DeFrancesco’s message was … well, Alonso wasn’t sure at first.
“He’s just like, ‘Listen, if you’re having family dinner, you got to have a special sauce made. And you know what? You have all the ingredients nice and perfect, nice and perfect. You need to have everything all set,’” Alonso recalled Monday during his speech at the Mandalay Bay hotel-casino after receiving the Joe Bauman Home Run Award as the minors’ dinger leader.
“’But then your family members start messing up. They put a little too much garlic, a little too much tomato, a little too much salt. You know what? The sauce tastes terrible and dinner is ruined. You’re left with only noodles. Capisce?’”
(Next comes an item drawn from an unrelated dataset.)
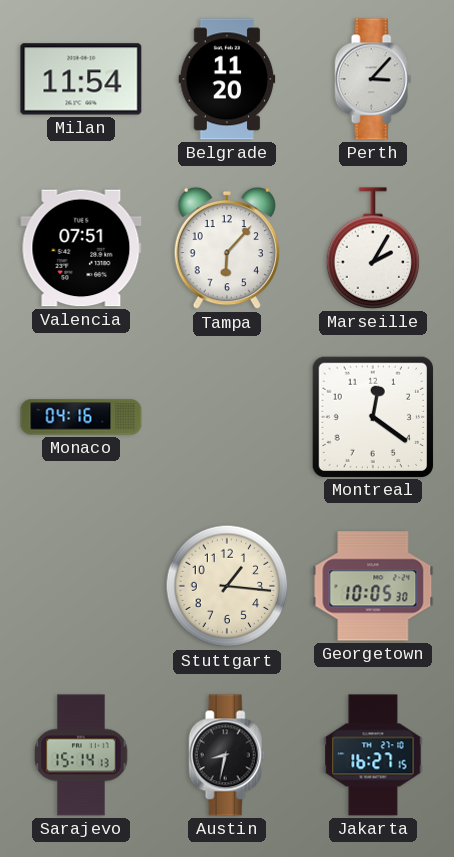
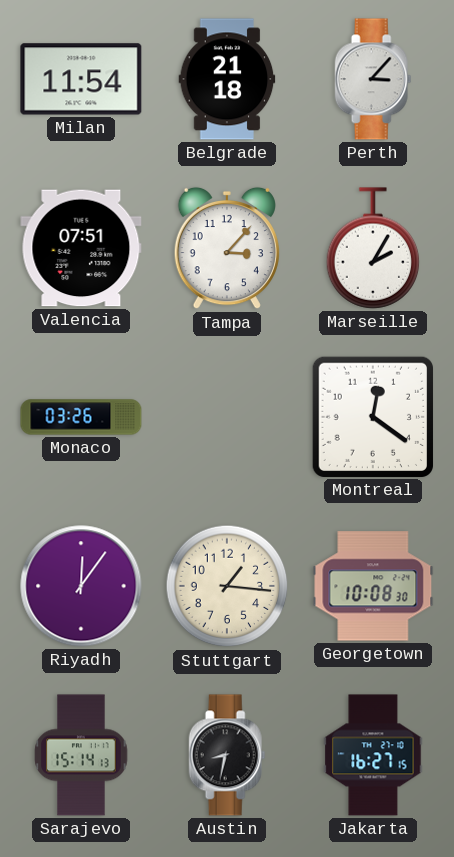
Belgrade: 11:20 -> 21:18
Tampa: 6:07 -> 3:07
Monaco: 04:16 -> 03:26
Riyadh: none -> 12:06
Georgetown: 10:05 -> 10:08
Alonso said he thought about DeFrancesco’s metaphor for a week before it clicked: Be himself.
“(DeFrancesco is) like a weird Italian uncle who has these weird -isms but isn’t the best at explaining them, but after you think on it a little while (it makes sense),” Alonso said in an interview afterward.
Or, as he put it in his speech: “Pretty much what he was trying to convey in his messed-up way is just stick to who you are. For me, it’s just see ball, hit ball. Staying with that approach, it made me have a really successful year.”
The absence of an article in Alonso’s “see ball, hit ball” philosophy is on purpose, a way to hammer home how simple — for Alonso, at least — that is.
Alonso said his teammates in Double-A Binghamton started called him “Caveman,” and he even had a nameplate that said “Oog” — as in, a caveman’s name — above his locker.
“It’s like, ‘Oog, see ball, hit ball,’” Alonso said. “That approach worked and now Oog’s getting an award.”
Alonso has a shot at being the Mets’ Opening Day first baseman, with general manager Brodie Van Wagenen going as far as saying he hopes Alonso wins the job.
The Mets’ first-base situation is simpler now that Jay Bruce, who played a lot of first at the end of last season, was traded to the Mariners in the Robinson Cano/Edwin Diaz deal.
That creates an opportunity for Alonso, though first baseman/outfielder Dominic Smith is also still in the picture.
Van Wagenen met with Alonso last month in Arizona, while Alonso was playing in the Arizona Fall League, to impress upon him how much the Mets value him.
“He was telling me everything to excite me, not to stress me out,” Alonso said. “Pretty much just ‘if you do your part, just show up and have fun with it.’ … Every kid wants to play in the big leagues. I just want to hit the ground running once spring comes.”